I wrote to you about fixing up a Remington 3200 for sporting clays vs. buying a new gun. What I did was sell the 3200 and buy a Browning Citori Lightning Sporting. I’ve shot about 600 rounds with it and I really like it. However, (I guess there is always a however when someone is writing to you) I’ve repeatedly tested my point of impact, by the method you have described, and I consistently hit 5 to 6 inches to the right.

I’m a left handed shooter. I also require more lead on right to left crossers than on left to right crossers but I can only really notice this beyond 30 yards and when the target is moving fairly fast. Looking at my gun I notice the stock has a very slight cast off. Therefore, I think I need a little stock bending. I’ll bet you’re thinking how much better off I’d be with an auto-loader.
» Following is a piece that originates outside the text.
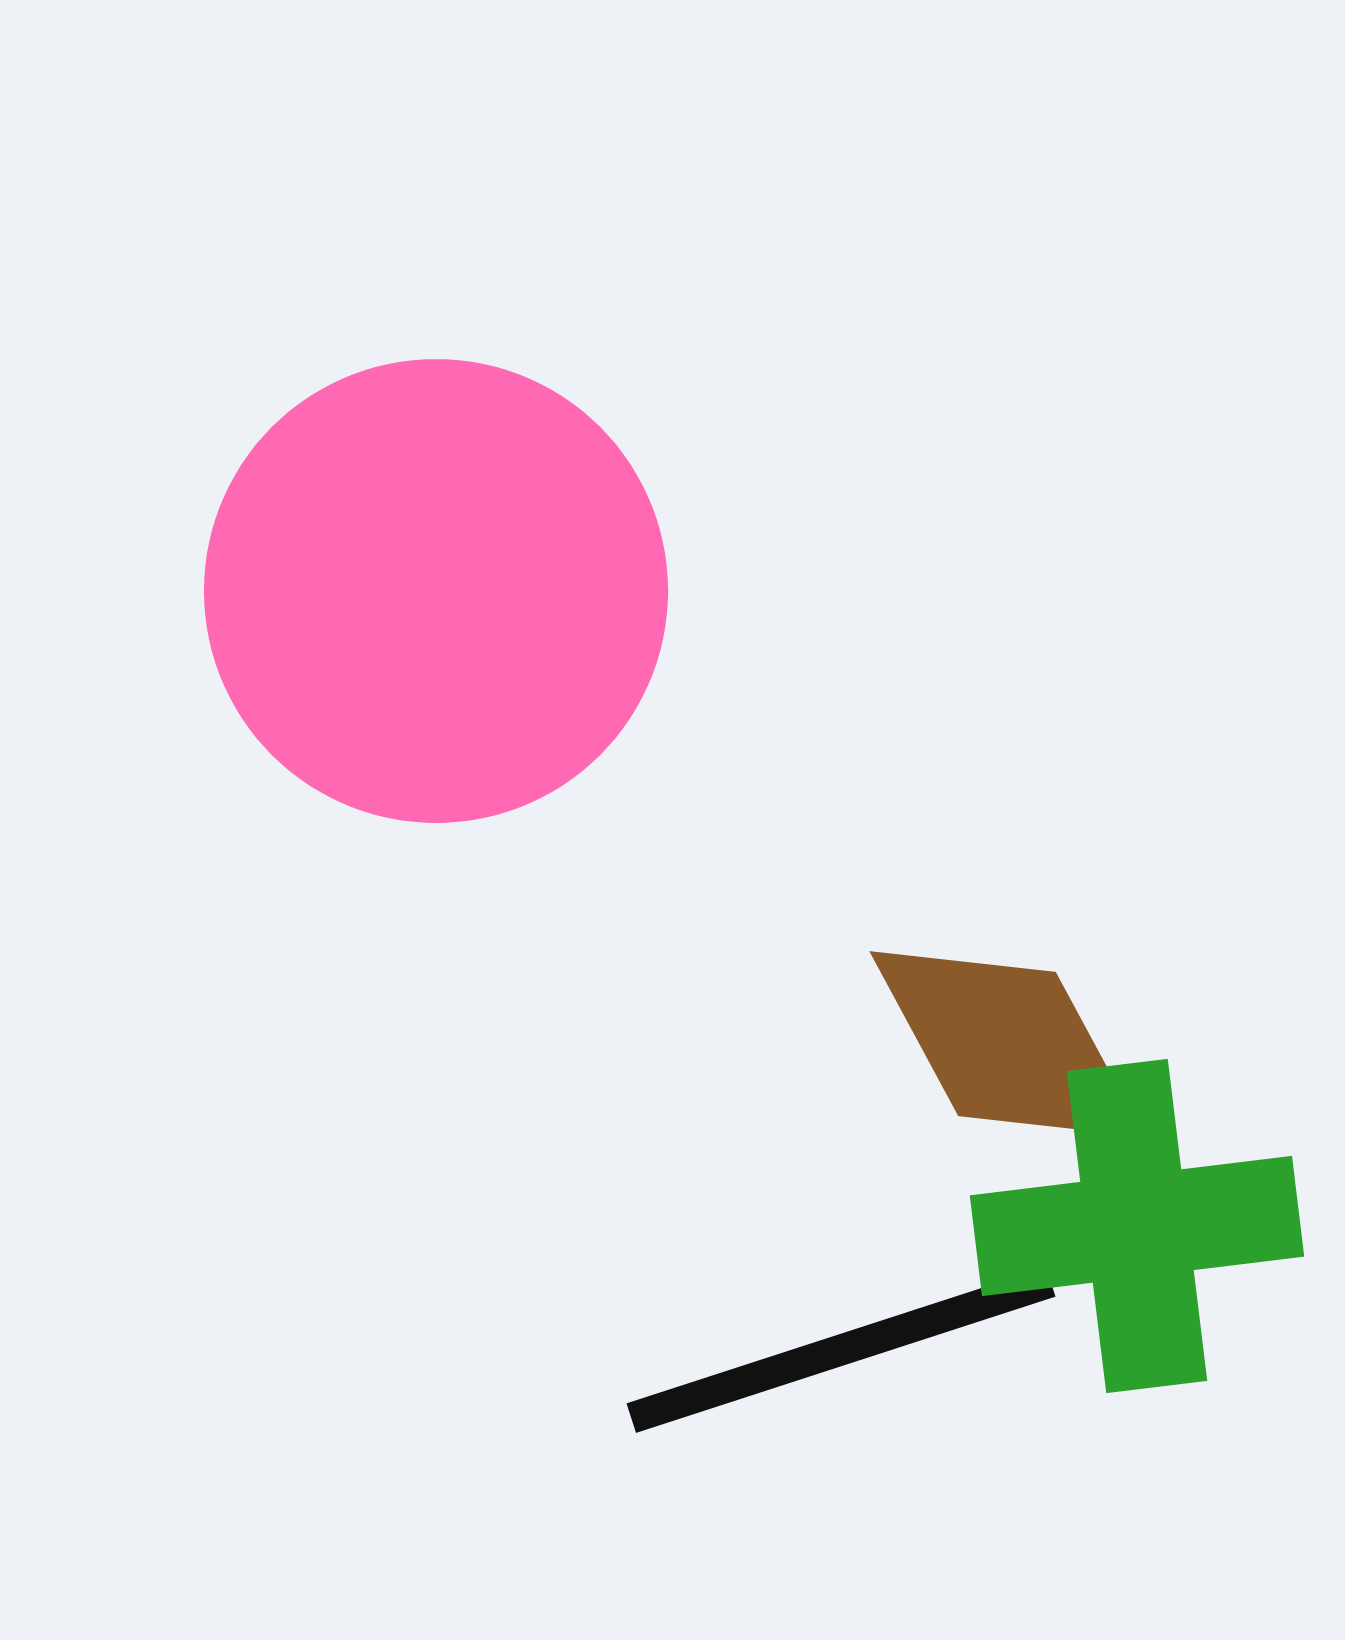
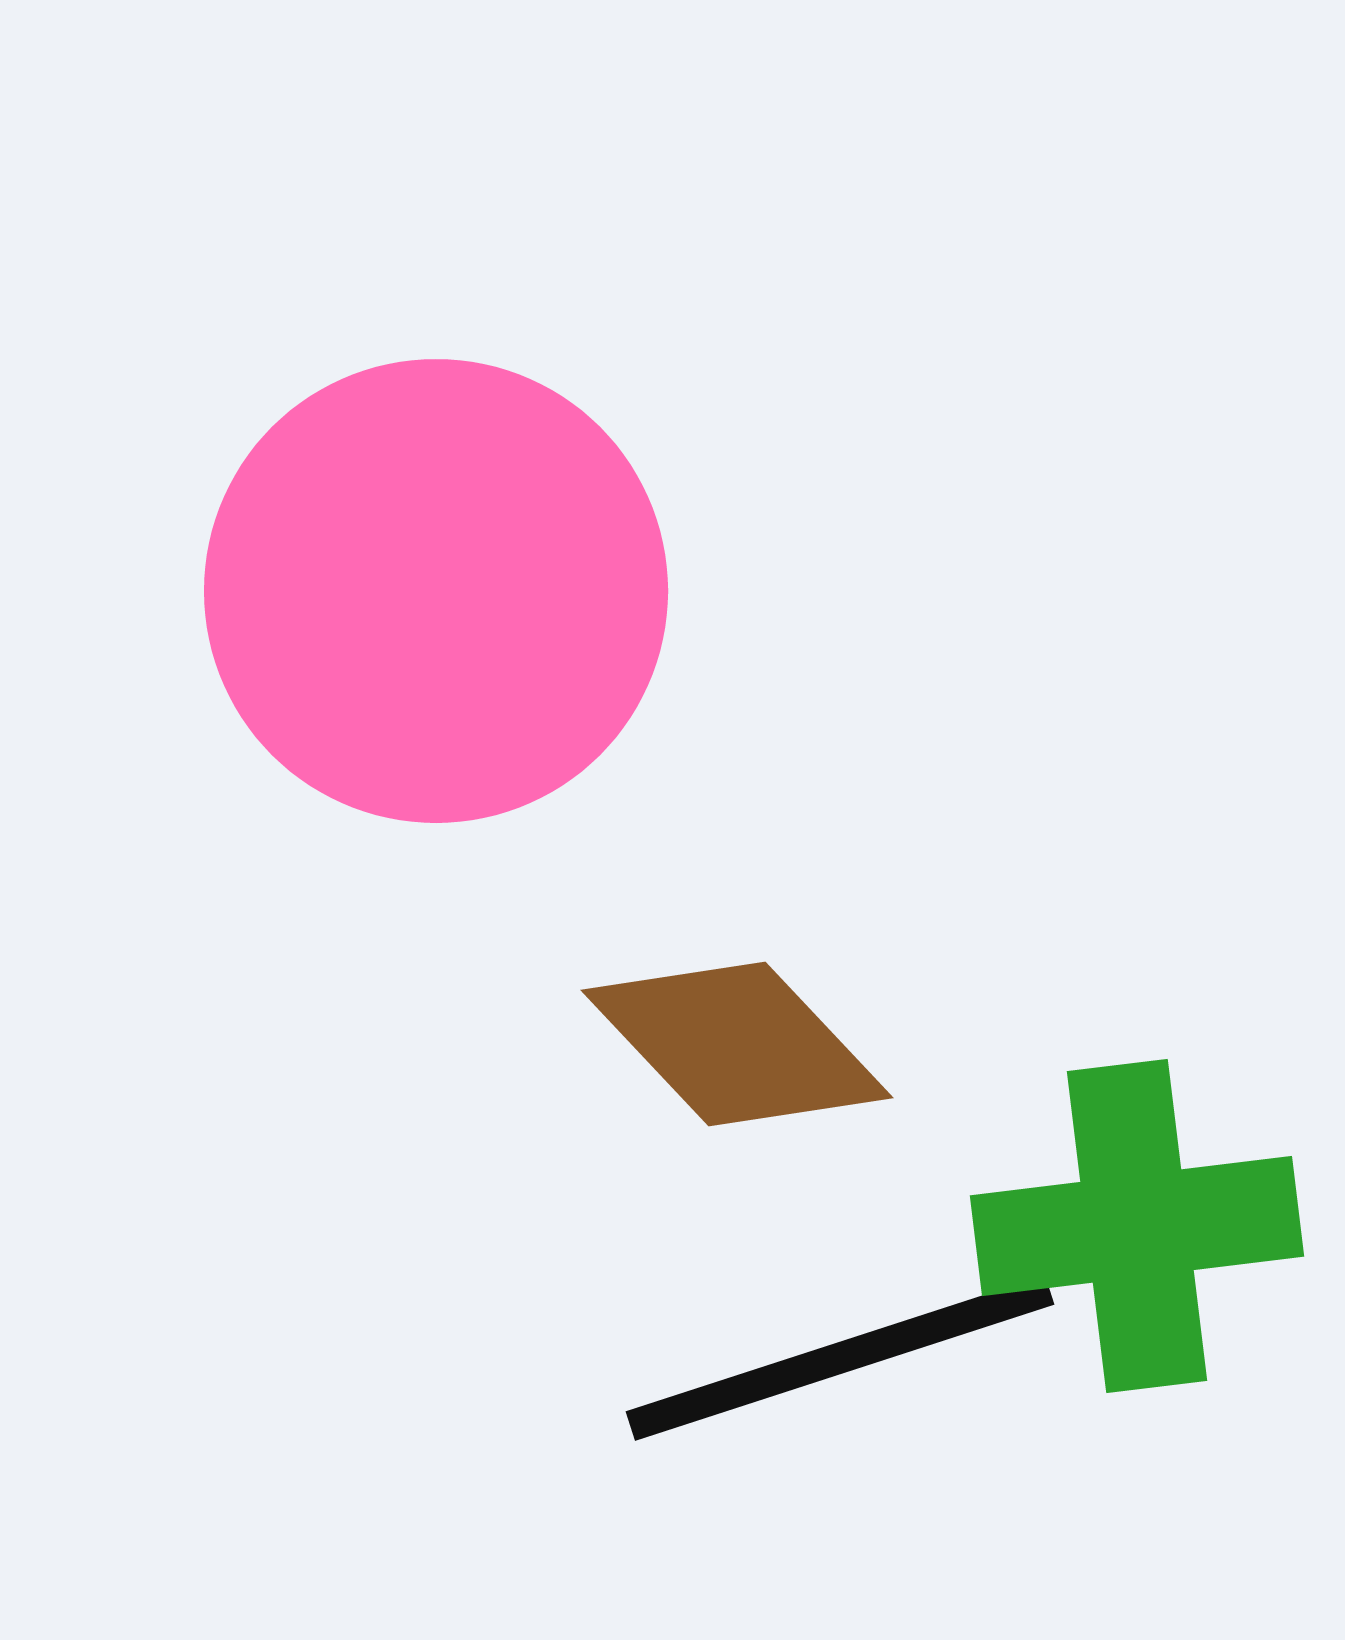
brown diamond: moved 270 px left; rotated 15 degrees counterclockwise
black line: moved 1 px left, 8 px down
Anyway, my problem is there are no stock benders anywhere near me. I’ve contacted a few stock benders I’ve located on the internet and in magazines. I’ve heard several different methods of determining how much cast on I would need. I wanted to know what your opinion is on getting a stock bent without having access to a try gun and doing it by long distance.

Thank you for sharing your knowledge and opinions.

Clint

Dear Clint,

Guesstimating the amount of bend you need is sort of like self-dentistry. It is convenient and quick, but the results may not please you.

Yes, if you had a Beretta gas gun you could fit the gun properly with just a wrench and a few shims, but gas guns aren’t for everyone. The gun you chose is an excellent one. To bad for you as a lefty that Browning and Beretta are casting so many of their guns these days.

The way I see it, you have a number of choices. I list them in increasing order of desireability.

1) since the gun is curving into your face too much, you could sand and refinish.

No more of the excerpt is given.